Caps on damages are also unconstitutional. The Illinois Supreme Court has said “even assuming that a systemwide savings in costs were achieved by the cap, the prohibition against special legislation does not permit the entire burden of the anticipated cost savings to rest on one class of injured plaintiffs.”
The real problem with insurance premiums lies with the insurance industry. ISMIE gave a multimillion dollar golden parachute to a former executive who pleaded guilty to crimes of dishonesty in 2002, the year before the rate increase of 35 percent. And ISMIE has a neat plan to compensate at least one high level executive. Loan him hundreds of thousands of dollars, pay him a bonus to pay off the loan, and pay him a second bonus to pay the taxes on the first bonus. How many doctors’ malpractice premiums could have been paid with all those millions of dollars?

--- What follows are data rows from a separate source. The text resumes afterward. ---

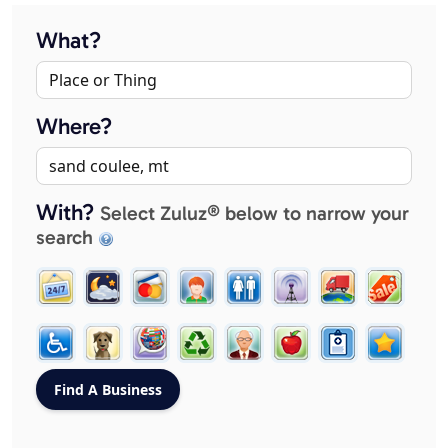
What?
Where?
With?
Select Zuluz® below to narrow your
search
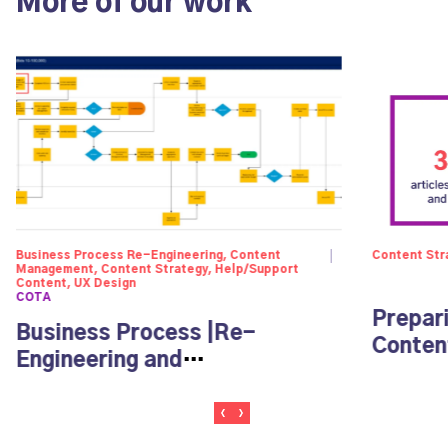
More of our work
Business Process Re-Engineering, Content
Content Str
Management, Content Strategy, Help/Support
Content, UX Design
COTA
Prepar
Business Process |Re-
Content
Engineering and
Documentation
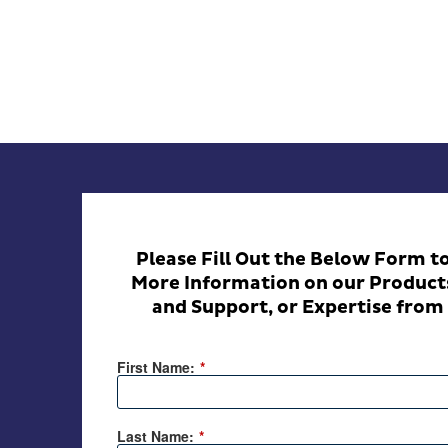
Please Fill Out the Below Form t
More Information on our Products
and Support, or Expertise from 
First Name:
*
Last Name:
*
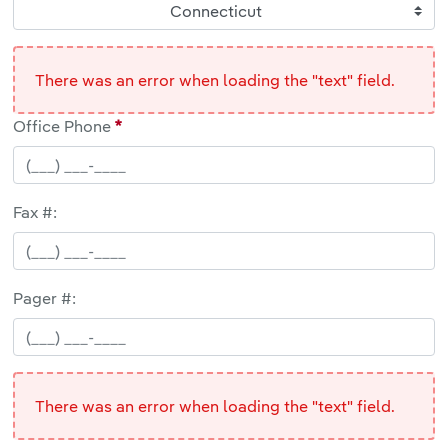
Connecticut
There was an error when loading the "text" field.
Office Phone
Fax #:
Pager #:
There was an error when loading the "text" field.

Illinois regulators have no authority to reject a rate increase in medical malpractice insurance. Therefore, in 30 years, no rate increase by a medical malpractice insurer has ever been rejected. Those laws need to change.
So does it make sense to pass a cap on the recovery of the most severely injured patients when it won’t solve the malpractice premium problem, and wait until after the cap is again declared unconstitutional to start looking at real solutions? Or does it make sense to pass laws now to reduce medical malpractice so there are less malpractice cases and to reduce doctors’ malpractice premiums by toughening insurance regulation and creating competition in the marketplace? The answer is obvious if you look at the facts.